Chief Executive, North East England Chamber of Commerce
What are the key skills/qualities you need to run a successful business? Do you think these can be learnt?
To me, the key skill that’s required is to create a clear and positive sense of purpose so that everybody knows where they’re driving towards. This needs to be communicated in such a way that every single person understands what their role and responsibility is – and it needs to be continually reinforced.
Much of this is based on my military background where, as a leader, you have to work with what you’ve got and your challenge is to make the best of every single person working with you and give them the skills and confidence required to succeed. It is crucial that you are able to impart confidence when you’re asking someone to put themselves in harm’s way – so it needs a particular type of leadership to build morale in that environment.
How would you describe your own management style? Why do you think it’s successful?
I’m a great believer in the approach where you don’t tell someone how to do something. Instead, tell them what needs to be done and let them find their own way of doing it. If you tell someone exactly how to do something, they don’t feel any ownership of the process and, if it goes wrong, they have no sense of responsibility – so there’s little drive to overcome the challenge. Ultimately, it’s about empowering people and giving them the motivation to succeed.
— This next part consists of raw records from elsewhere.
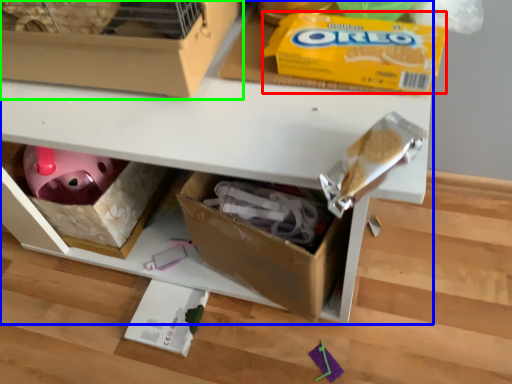 Question: Estimate the real-world distances between objects in this image. Which object is farther from cereal (highlighted by a red box), shelf (highlighted by a blue box) or box (highlighted by a green box)?

Choices:
 (A) shelf
 (B) box

Answer: (A) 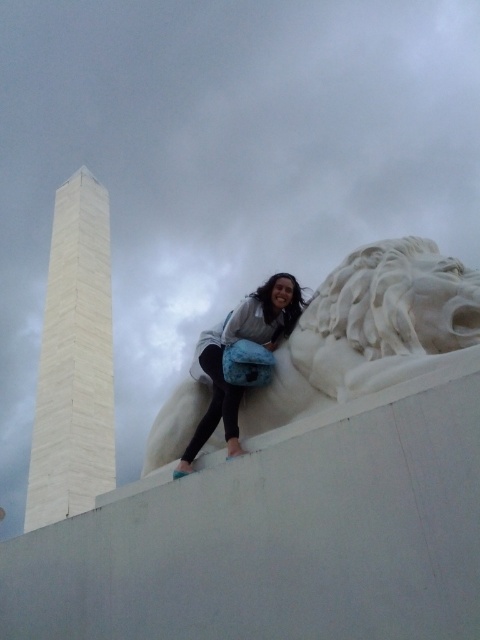 You are a photographer setting up a tripod between the white marble lion head at upper center and the matte white statue at upper center. The tripod requires a minimum of 3 meters of space between the two objects to capture both in frame. Can you set up your tripod here?

The white marble lion head at upper center is 3.49 meters away from the matte white statue at upper center, so yes, the tripod can be set up between them as the distance meets the minimum requirement of 3 meters.

You are standing in front of a monument with a lion statue. The lion statue has a head at a specific location. If you look at the lion statue, where would you find the white marble lion head at upper center relative to the statue?

The white marble lion head at upper center is located at point (370, 332) on the statue. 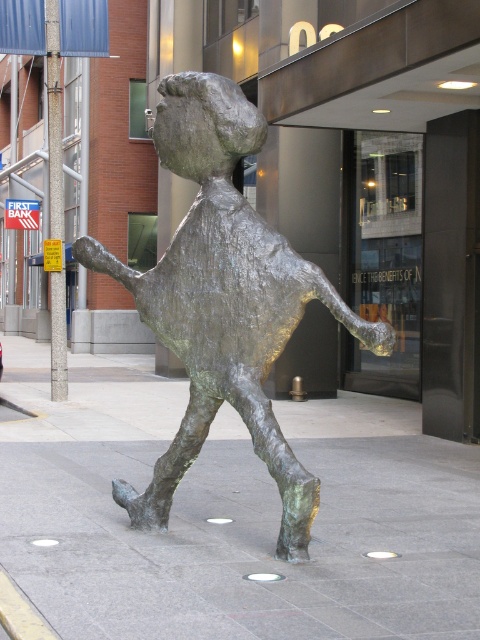 From the picture: You are a city planner assessing the placement of the bronze statue at center and the green patina pavement at center. Based on their positions, which object is located lower in the scene?

The green patina pavement at center is below the bronze statue at center, so it is located lower in the scene.

You are a delivery person with a cart that is 3 meters wide. You need to navigate through the space between the green patina pavement at center and bronze statue at center. Can your cart fit through the space between them?

The space between the green patina pavement at center and bronze statue at center is 2.82 meters. Since the cart is 3 meters wide, it is slightly wider than the available space. Therefore, the cart cannot fit through the space between them. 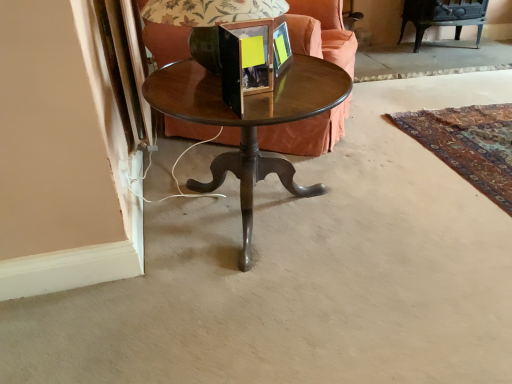 The width and height of the screenshot is (512, 384). Identify the location of vacant area that lies between wooden round table at center and velvet orange couch at center. (313, 165). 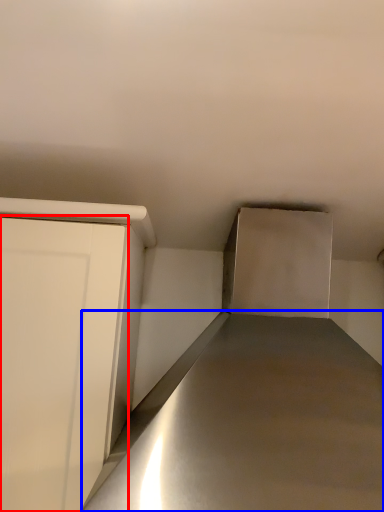 Question: Which point is further to the camera, door (highlighted by a red box) or counter top (highlighted by a blue box)?

Choices:
 (A) door
 (B) counter top

Answer: (A) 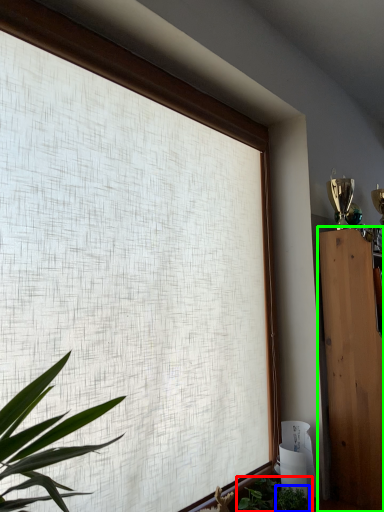 Question: Which object is positioned closest to houseplant (highlighted by a red box)? Select from plant (highlighted by a blue box) and furniture (highlighted by a green box).

Choices:
 (A) plant
 (B) furniture

Answer: (A)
My particular style of leadership is much more than just leading within the NEECC because we, as an organisation, have a regional leadership role. As the chief executive of the Chamber, I spend the majority of my time leading people over whom I have no authority: the wider regional community. When I started this job over ten years ago, I set out my stall very clearly to completely change the aspirations of the North East. At that time, we were a region that tended to emphasise the negatives at every possible opportunity. There’s still a lot to do but, over the past decade, I believe we’re shifting that mind-set and the North East is gaining in confidence all the time.
What’s the worst mistake you can make when leading a business?
The worst thing you can do is believe someone when they say ‘trust me’. The fact that they’ve even had to say that suggests to me that I need to be really worried. If you are totally trustworthy, you just never say that – it’s a given. Integrity and trust are so important. By nature, trust people until they prove that trust wasn’t warranted.
How do you get the best out of your staff?
It’s about building aspirations and creating a sense of purpose and positivity. Once people believe they can achieve something, they usually will. That doesn’t just apply to within the Chamber but the business community as a whole. This includes the time I spend trying to help businesses grow internationally. This work is often quite hard as it is about giving them the confidence that it is possible, because people believe that exporting is really hard, which is true, but we’ve a great team here to help companies achieve their goals.
The one thing I say to any new recruit is that for the first two months, at least, challenge and criticise us on everything you see. In two months’ time, they become part of the problem because they walk in through the front door and don’t see it in the same way that they saw it on day one because they’re no longer an outsider. They always have a right and a responsibility to challenge everything we do on behalf of members, but I encourage them to be particularly challenging when seeing things through fresh eyes.
Which business leader(s) have you been inspired by and why?
Anita Roddick, founder of The Body Shop. She once said something that still resonates with me: ‘If you ever think you’re too small to make a difference, you’ve never been in bed with a mosquito.’